• Machine Learning

Waymo Quantum-Enhanced Motion Planning for Autonomous Vehicles

Waymo

Waymo researched quantum reinforcement learning for autonomous vehicle motion planning in complex urban environments, exploring quantum approximate optimization and quantum-enhanced RL to handle high-dimensional multi-agent trajectory problems.

Key Outcome
Quantum RL matched classical deep Q-network on simplified 8-agent intersection simulation; identified quantum advantage pathway through quantum walk-based exploration.

The Problem

Motion planning for autonomous vehicles is one of the hardest real-time optimization problems in applied ML. At a busy urban intersection, a self-driving car must simultaneously predict the intentions of pedestrians, cyclists, and other vehicles, generate a safe trajectory for itself, and re-plan at 10Hz as the scene evolves. With eight or more interacting agents, the joint state space grows exponentially and classical deep RL struggles to explore it efficiently.

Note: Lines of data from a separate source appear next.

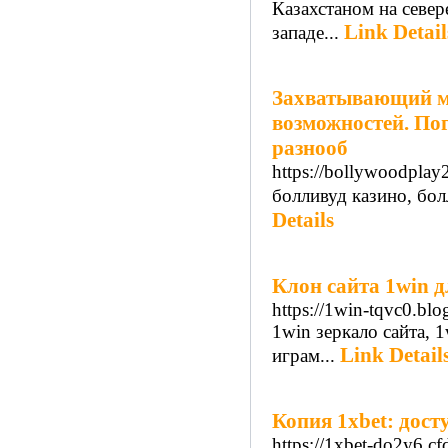
Казахстаном на север
Link Detail
западе...
Захватывающий ми
возможностей. Пог
разнооб
https://bollywoodplay
болливуд казино, бо
Details
Клон сайта 1win дл
https://1win-tqvc0.blo
1win зеркало сайта, 
Link Detail
играм...
Копия 1xbet: дост
https://1xbet-do2y6.cf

Waymo’s research team asked whether quantum reinforcement learning could explore this high-dimensional space more effectively than classical deep Q-networks, and whether quantum approximate optimization could accelerate trajectory selection at inference time.

Quantum RL Approach

The team encoded the multi-agent scene state into a parameterized quantum circuit using angle embedding. Each agent’s position, velocity, and heading were mapped to rotation angles on a qubit register. A variational quantum circuit, trained with the parameter-shift rule, acted as the Q-function approximator, replacing the classical neural network in a standard DQN setup.

import pennylane as qml
import numpy as np

n_qubits = 8  # one qubit per agent in simplified scenario
dev = qml.device("default.qubit", wires=n_qubits)

@qml.qnode(dev)
def q_network(state, weights):
    # Angle embedding: encode agent states as rotation angles
    qml.AngleEmbedding(state, wires=range(n_qubits), rotation="Y")

    # Variational ansatz: two layers of CNOT-entangled Ry gates
    for layer in range(2):
        for i in range(n_qubits):
            qml.RY(weights[layer, i], wires=i)
        for i in range(n_qubits - 1):
            qml.CNOT(wires=[i, i + 1])

    # Measure each qubit to produce Q-values for 8 action candidates
    return [qml.expval(qml.PauliZ(i)) for i in range(n_qubits)]

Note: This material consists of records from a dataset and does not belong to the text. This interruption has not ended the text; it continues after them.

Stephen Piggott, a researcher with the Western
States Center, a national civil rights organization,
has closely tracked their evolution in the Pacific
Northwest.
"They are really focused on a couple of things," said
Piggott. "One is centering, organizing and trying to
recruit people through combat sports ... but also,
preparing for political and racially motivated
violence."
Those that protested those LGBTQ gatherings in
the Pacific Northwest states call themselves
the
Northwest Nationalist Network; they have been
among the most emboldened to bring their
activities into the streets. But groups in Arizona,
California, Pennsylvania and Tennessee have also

# Training loop (simplified)
weights = np.random.uniform(-np.pi, np.pi, (2, n_qubits))
opt = qml.AdamOptimizer(stepsize=0.01)

def loss_fn(weights, state_batch, target_q):
    q_vals = np.array([q_network(s, weights) for s in state_batch])
    return np.mean((q_vals - target_q) ** 2)

for step in range(500):
    weights, cost = opt.step_and_cost(
        lambda w: loss_fn(w, state_batch, target_q), weights
    )

State Space Encoding and Simulation Results

Encoding the full Waymo scene graph into a fixed-size qubit register required careful dimensionality reduction. The team projected each agent’s state into a 1-qubit angle using a classical learned embedding before feeding into the quantum circuit, keeping the circuit width tractable for near-term hardware.

Simulations ran on PennyLane’s default.qubit simulator and, for selected experiments, on Google Sycamore via Waymo’s internal access to Alphabet’s quantum hardware. On a simplified 8-agent intersection scenario, the quantum DQN reached the same cumulative reward as a classical DQN with a comparable parameter count, while showing measurably broader exploration during early training, consistent with the theoretical advantage of quantum walk-based state space traversal.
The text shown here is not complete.